Kindness challenge accepted

Published 9:05 am Tuesday, January 27, 2015

Addison and Madison Kessler give a handmade thank you card to bus driver Janice Iwaniuk Monday morning at Northside Child Development Center in Niles. (Leader photo/CRAIG HAUPERT)

Addison and Madison Kessler give a handmade thank you card to bus driver Janice Iwaniuk Monday morning at Northside Child Development Center in Niles. (Leader photo/CRAIG HAUPERT)

It might have seemed like a simple gesture, but when sisters Addison and Madison Kessler presented a handmade “thank you” card their bus driver Monday morning, it meant a lot.

“It’s really cute,” said Janice Iwaniuk, who busses students to and from Northside Child Development Center in Niles. “We work on kindness on the bus so its nice for them to give back.”

The Kesslers are just two of hundreds of Northside students participating in the school’s Week of Kindness, which began Monday.

All week long, the students will be spreading kindness to different staff members around the school by singing songs, creating cards or simply saying, “thank you.”

“We want kids to be nice, listen and do,” said Northside Principal Zech Hoyt. “This is just a whole week of reinforcement of nice things we can do, kind things that we can do, that are tangible things.
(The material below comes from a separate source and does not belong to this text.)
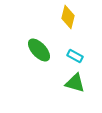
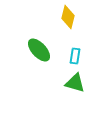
cyan rectangle: rotated 70 degrees clockwise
They are different ways to encourage and be nice to the different people in our lives.”

The week of kindness is an extension of things the school is doing already.

For instance, Hoyt reads over the loudspeaker each day a page from the book “Bucket Filling from A to Z,” which stresses the importance of being nice to one another by showing that you can fill up another person’s “bucket” through kindness and encouragement.

“We like to have practical ways to show and help kids understand that everyone likes to be around someone that is nice,” Hoyt said. “Having those actual tangible ways is an important thing to teach.”

This is the second year Northside has held a week of kindness in conjunction with the national Great Kindness Challenge campaign.

A parent pitched the idea to Hoyt a year ago and he thought it would work well.

“It was all stimulated by a parent with a great idea,” he said. “We made it happen and we will continue to do it.”

The Great Kindness Challenge, put on by Kids for Peace, Inc., is a week devoted to performing as many acts of kindness as possible.